Easton and his family began to work their way through his diagnosis and what it meant for their everyday. They began to check his blood sugar levels before meals and snacks so they could tailor the amount of insulin to his body's needs.
"It was really tough in the beginning," admits Lexie. "Easton realized that every time he ate, he got a shot. He stopped wanting to eat."
Finally, the family settled into a routine that works for Easton. His continuous glucose monitor notifies his parents, his grandmother and the school nurse whenever his blood sugar gets above or below a certain threshold.
The family also learned how to accommodate Easton's eating habits and growth spurts with the insulin he needs.
"It's different every single time," says Lexie. "What works one day may not work the next. We are constantly checking, tweaking and adjusting what we do."
That approach is something that Lexie wishes she realized sooner.
"A diabetes diagnosis is so overwhelming," she explains. "I wish I knew then what I know now – that there's nothing he can't eat that we can't fix. We stay on top of his insulin and he's managing it beautifully."
A constant companion
Lexie and her husband knew they wanted something positive to come from Easton's diagnosis.

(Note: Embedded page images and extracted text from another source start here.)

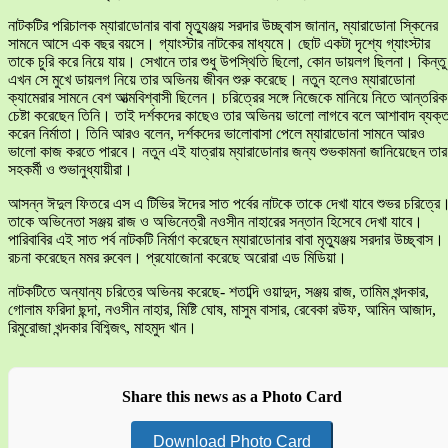
নাটকটির পরিচালক ম্যারাডোনার বাবা মৃত্যুঞ্জয় সরদার উচ্ছ্বাস জানান, ম্যারাডোনা স্কিনের
সামনে আসে এক বছর বয়সে। গ্যাংস্টার নাটকের মাধ্যমে। ছোট একটা দৃশ্যে গ্যাংস্টার
তাকে চুরি করে নিয়ে যায়। সেখানে তার শুধু উপস্থিতি ছিলো, কোন ডায়লগ ছিলনা। কিন্তু
এখন সে মুখে ডায়লগ নিয়ে তার অভিনয় জীবন শুরু করেছে। নতুন হলেও ম্যারাডোনা
ক্যামেরার সামনে বেশ আত্মবিশ্বাসী ছিলেন। চরিত্রের সঙ্গে নিজেকে মানিয়ে নিতে আন্তরিক
চেষ্টা করেছেন তিনি। তাই দর্শকদের কাছেও তার অভিনয় ভালো লাগবে বলে আশাবাদ ব্যক্
করেন নির্মাতা। তিনি আরও বলেন, দর্শকদের ভালোবাসা পেলে ম্যারাডোনা সামনে আরও
ভালো কাজ করতে পারবে। নতুন এই যাত্রায় ম্যারাডোনার জন্য শুভকামনা জানিয়েছেন তার
সহকর্মী ও শুভানুধ্যায়ীরা।
আসন্ন ঈদুল ফিতরে এস এ টিভির ঈদের সাত পর্বের নাটকে তাকে দেখা যাবে শুভর চরিত্রে
তাকে অভিনেতা সঞ্জয় রাজ ও অভিনেত্রী নওসীন নাহারের সন্তান হিসেবে দেখা যাবে।
পারিবাবির এই সাত পর্ব নাটকটি নির্মাণ করেছেন ম্যারাডোনার বাবা মৃত্যুঞ্জয় সরদার উচ্ছ্বাস।
রচনা করেছেন মমর রুবেল। প্রযোজোনা করেছে অরোরা এড মিডিয়া।
নাটকটিতে অন্যান্য চরিত্রে অভিনয় করেছে- শতাব্দি ওয়াদুদ, সঞ্জয় রাজ, তামিম খন্দকার,
গোলাম ফরিদা ছন্দা, নওসীন নাহার, মিষ্টি ঘোষ, মাসুম বাসার, রেবেকা রউফ, আমিন আজাদ,
রিমুরোজা খন্দকার বিশ্ব্জিৎ, মাহমুদ খান।
Share this news as a Photo Card
Download Photo Card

"Easton always wanted a dog named River," she says. "When we were in the hospital, we learned about diabetic service dogs. After a lot of research, we decided this was what we wanted to do for Easton."
Easton's entire family and community came together to help raise money for a diabetic service dog, including the fire department where he had that fateful blood glucose test. His family raised the funds necessary, and in April 2018 they welcomed River to the family.
"We kept this a secret the entire time. Easton had no idea," Lexie shares. "One day we were outside playing and a car pulled up to the house. When River and his handler got out of the car, Easton just kept looking around and asking if it was for real."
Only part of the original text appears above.